3.75
emotional funny hopeful informative inspiring lighthearted reflective fast-paced

"Never one to betray his emotions, he looked like he was holding up fine. But inside he was in agony. 'What's blue and sings alone?' went a joke he started telling people. 'Dan Aykroyd.' He'd lost the friend he had been able to call any time of day or night, the man he regarded as his platonic soul mate. 'When I saw him come into a room, I got the jump you get when you see a beautiful girl,' Aykroyd said after Belushi's funeral. 'Being with him was electric, really electric.'" 

-
Nick de Semlyen, Wild and Crazy Guys: How the Comedy Mavericks of the 80's Changed Hollywood Forever, page 117-188



My thoughts, organized into a simple and accessible list:

1. I'm obsessed with the cover. John Belushi grabbing onto Dan Aykroyd's leg in fear whilst the others engage in a brutal fistfight? Absolutely no notes. It's perfect.
2. This book is a great starting point if you know nothing or next to nothing about the topic, but it didn't have a lot of new information for me (I am a pretty devoted fan of most of these guys). Many of the quotes can be found in interviews and clips on Youtube.

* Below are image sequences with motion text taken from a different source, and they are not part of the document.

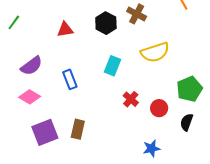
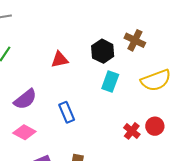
cyan rectangle: (112, 66) -> (110, 81), moved
red circle: (159, 108) -> (155, 126), moved

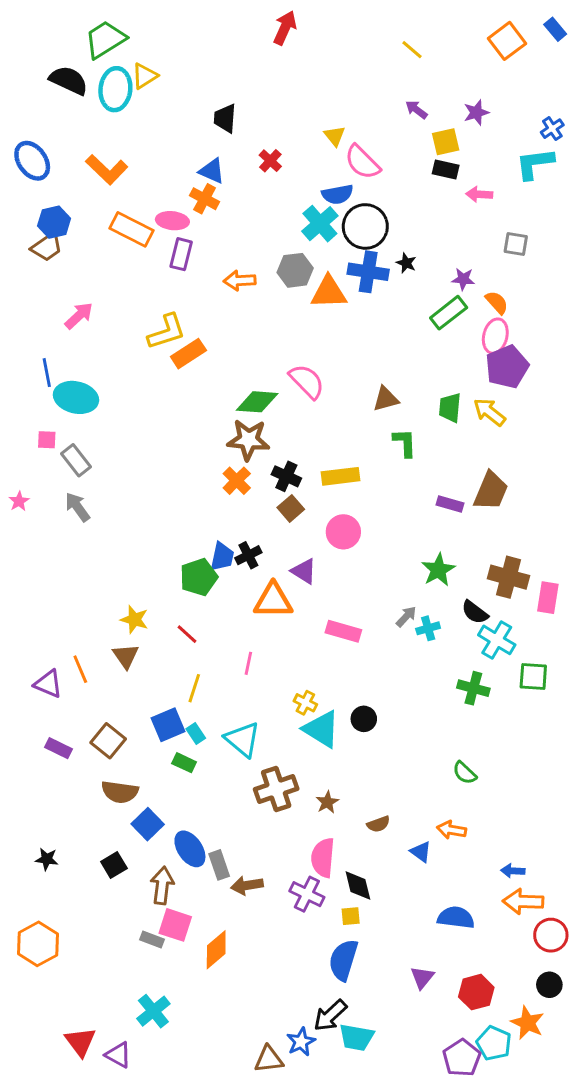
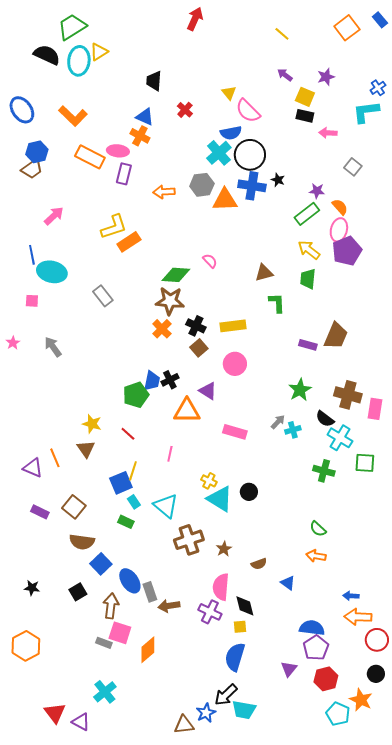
yellow square: (446, 142) -> (305, 97), turned 36
gray square: (516, 244) -> (353, 167), turned 30
pink semicircle: (307, 381) -> (210, 261), size x0.6
yellow arrow: (489, 412) -> (309, 250), moved
gray rectangle: (76, 460) -> (103, 296), moved
blue square: (168, 725) -> (121, 483), moved
orange arrow: (451, 830) -> (316, 556), moved
purple pentagon: (462, 1058) -> (316, 648), moved

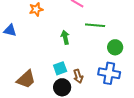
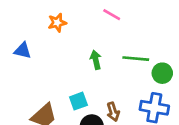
green line: (95, 25) -> (136, 59), moved
cyan square: (60, 68) -> (78, 101), moved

3. The real shining star of this book is the writing. de Semlyen is descriptive, thoughtful, and funny, and he switches between stars with effortless ease. The quotes never seemed clipped nor clunky, and the whole thing read like a well-told story.

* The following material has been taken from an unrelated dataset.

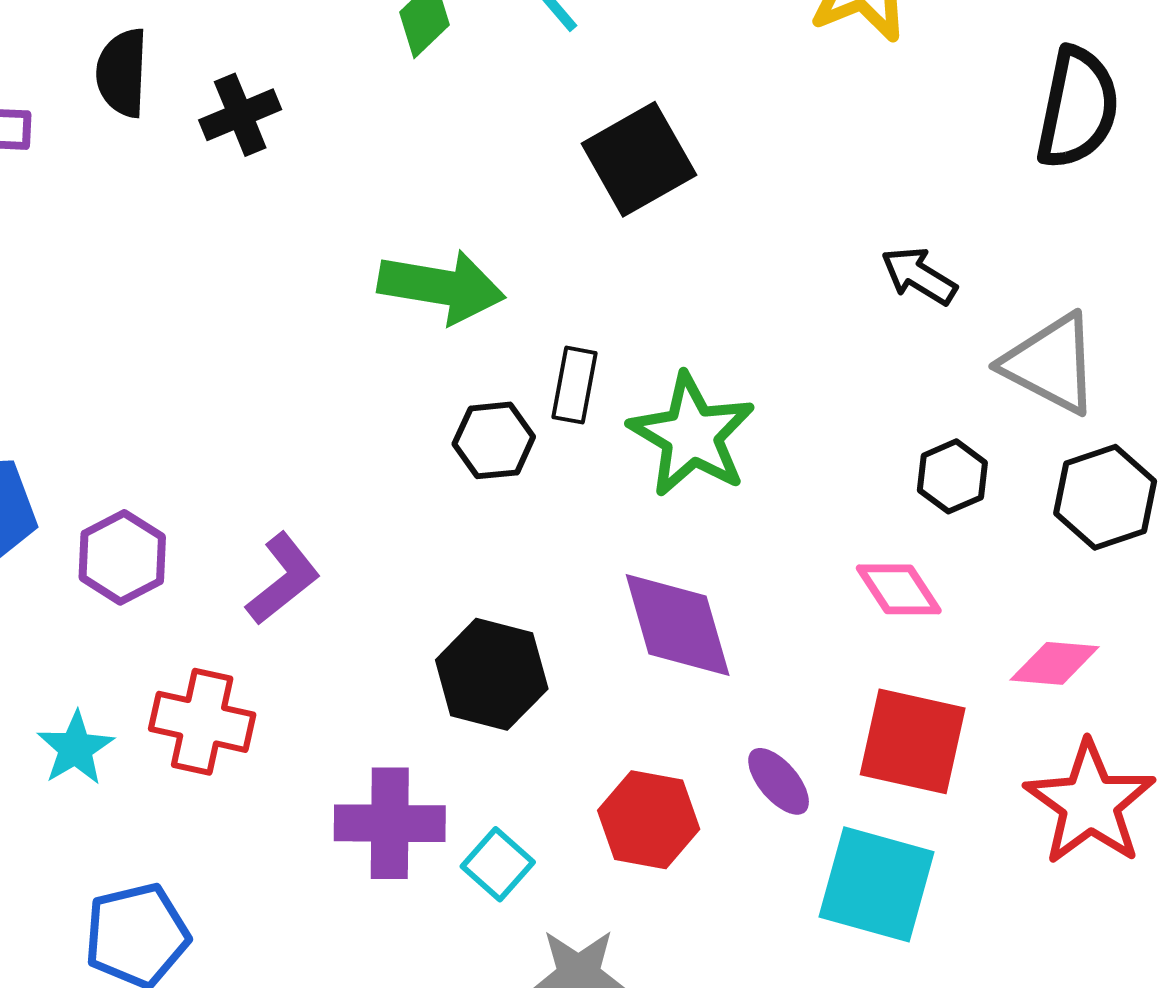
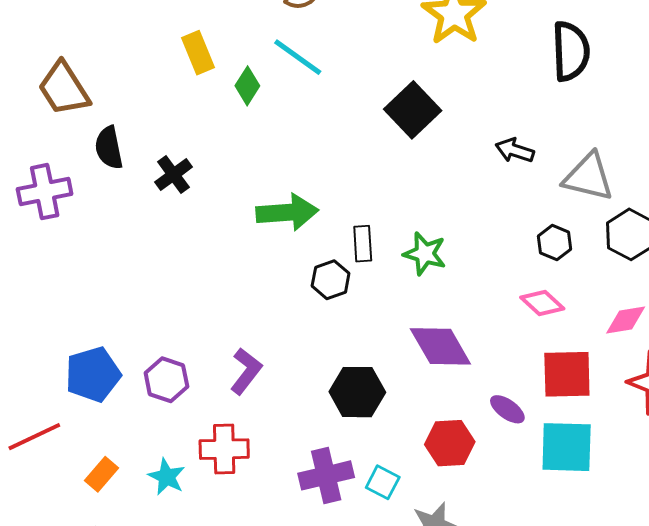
black cross: (240, 115) -> (174, 175), moved
black square: (639, 159) -> (413, 110), moved
green star: (692, 435) -> (425, 254), size x0.7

4. I was very happy with how much of this book has to do with Dan Aykroyd and his trajectory as a writer-performer, because I think he is generally underrated among this group, and his is truly a remarkably creative mind. However, I found the framing of Aykroyd early on in the book hilarious. de Semlyen and the sources he uses are utterly befuddled by him; they compare him to a "robot" and describe his odd behavior and obsessive preoccupations with things like automobiles and blues music. Like, yeah, dude. It's the autism.
5. I definitely think more of a focus could have been drawn toward the influential women of the era like Gilda Radner, Lily Tomlin, and Madeline Kahn. They had just as much of an impact on this redefinition and revolution of comedy as their male contemporaries did. 

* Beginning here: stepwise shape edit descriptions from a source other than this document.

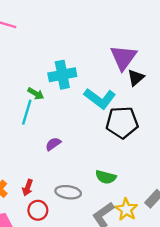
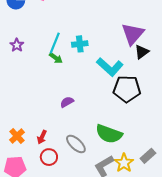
cyan cross: (62, 75) -> (80, 44), size x0.7
cyan line: (27, 112) -> (55, 43), moved
green semicircle: (106, 177) -> (109, 134), size x1.5
gray ellipse: (68, 192) -> (76, 144), turned 30

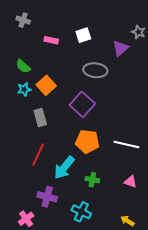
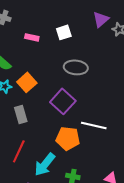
purple triangle: (120, 48) -> (101, 19), moved
white line: (126, 145) -> (94, 125), moved

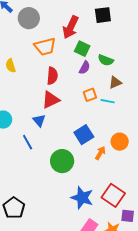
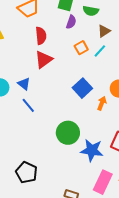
cyan line: (108, 101) -> (100, 51), turned -48
blue triangle: (39, 120) -> (24, 84), moved
green circle: (62, 161) -> (68, 133), moved

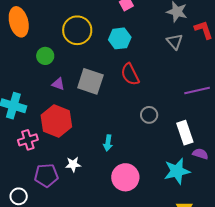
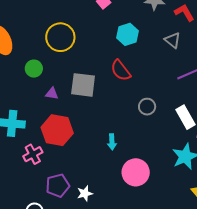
cyan hexagon: (120, 38) -> (127, 34), moved
gray triangle: (175, 42) -> (172, 40), moved
white star: (73, 164) -> (85, 193), moved

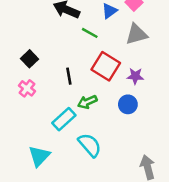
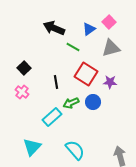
blue circle: (128, 104) -> (93, 102), moved
cyan semicircle: (90, 145) -> (75, 150), moved

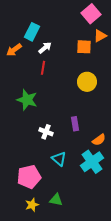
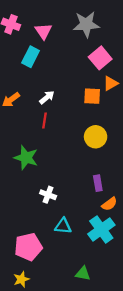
cyan rectangle: (32, 32) -> (31, 57), moved
purple rectangle: (75, 124) -> (98, 183), moved
cyan triangle: (59, 159) -> (63, 226), turned -35
green triangle: (56, 200) -> (83, 274), moved
yellow star: (32, 205) -> (21, 279), moved

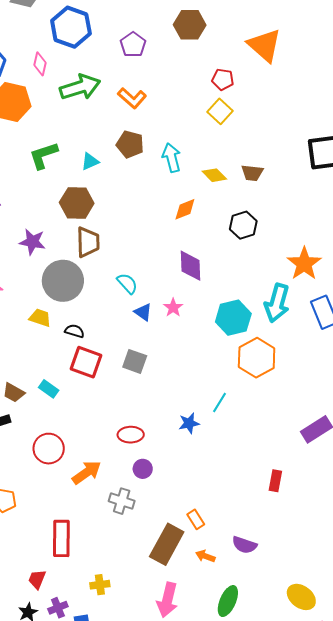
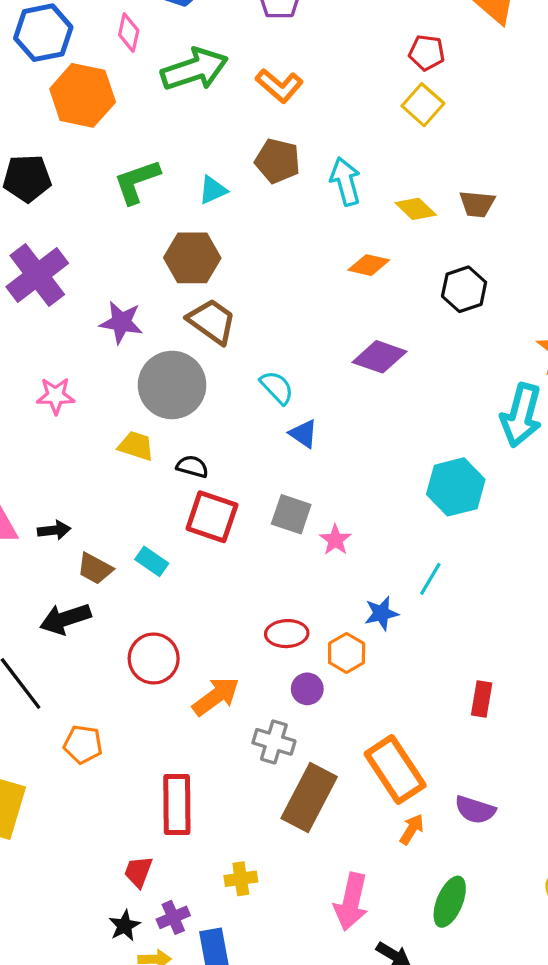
orange diamond: (185, 209) -> (369, 265), turned 35
brown trapezoid: (88, 242) -> (212, 321), turned -52
purple diamond: (191, 266) -> (379, 357), turned -68
pink star: (173, 308) -> (335, 540), moved
cyan hexagon: (233, 318) -> (456, 487), moved
orange hexagon: (257, 358) -> (347, 653), moved, size x0.6
red rectangle: (275, 481) -> (482, 699), moved
orange rectangle: (196, 519) -> (395, 770), size x2.0
brown rectangle: (167, 544) -> (309, 798), moved
orange arrow: (205, 556) -> (412, 829), turned 102

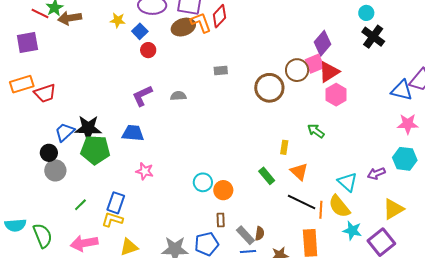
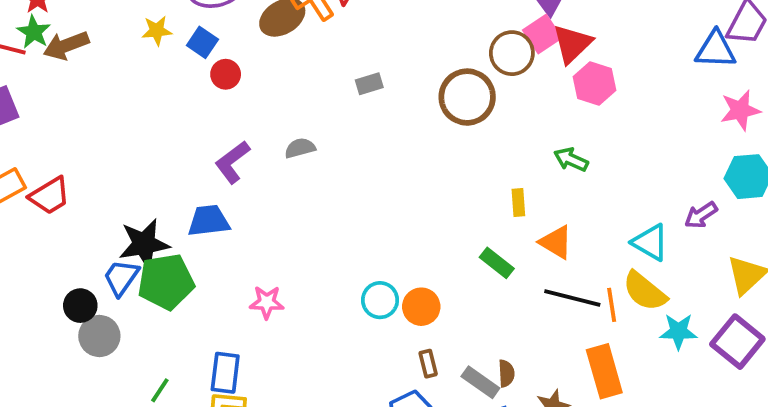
blue trapezoid: (65, 132) -> (121, 278), moved
blue trapezoid: (133, 133) -> (209, 221), moved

6. I would have liked a longer epilogue analyzing specific ways that these guys changed comedy. I mean, obviously their experimentation, the changing zeitgeist, the willingness of studios to gamble on crazy shit like The Blues Brothers, that all makes sense, but I'd love to have a few chapters examining how the movies these guys made directly influenced the style and the movies that came later.